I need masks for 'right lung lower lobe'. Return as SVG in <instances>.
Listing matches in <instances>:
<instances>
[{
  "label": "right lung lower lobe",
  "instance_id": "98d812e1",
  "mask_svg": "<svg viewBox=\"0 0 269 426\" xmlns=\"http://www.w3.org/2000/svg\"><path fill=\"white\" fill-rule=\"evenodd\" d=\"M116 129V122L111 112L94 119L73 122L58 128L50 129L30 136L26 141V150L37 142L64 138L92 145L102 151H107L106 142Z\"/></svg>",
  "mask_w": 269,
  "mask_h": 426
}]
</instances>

====

**Exercise aim**
Every entry must be retyped in full, exactly as given.

**Answer**
I need masks for 'right lung lower lobe'. Return as SVG in <instances>.
Listing matches in <instances>:
<instances>
[{
  "label": "right lung lower lobe",
  "instance_id": "98d812e1",
  "mask_svg": "<svg viewBox=\"0 0 269 426\" xmlns=\"http://www.w3.org/2000/svg\"><path fill=\"white\" fill-rule=\"evenodd\" d=\"M116 129V122L111 112L94 119L73 122L58 128L50 129L30 136L26 141V150L37 142L64 138L92 145L102 151H107L106 142Z\"/></svg>",
  "mask_w": 269,
  "mask_h": 426
}]
</instances>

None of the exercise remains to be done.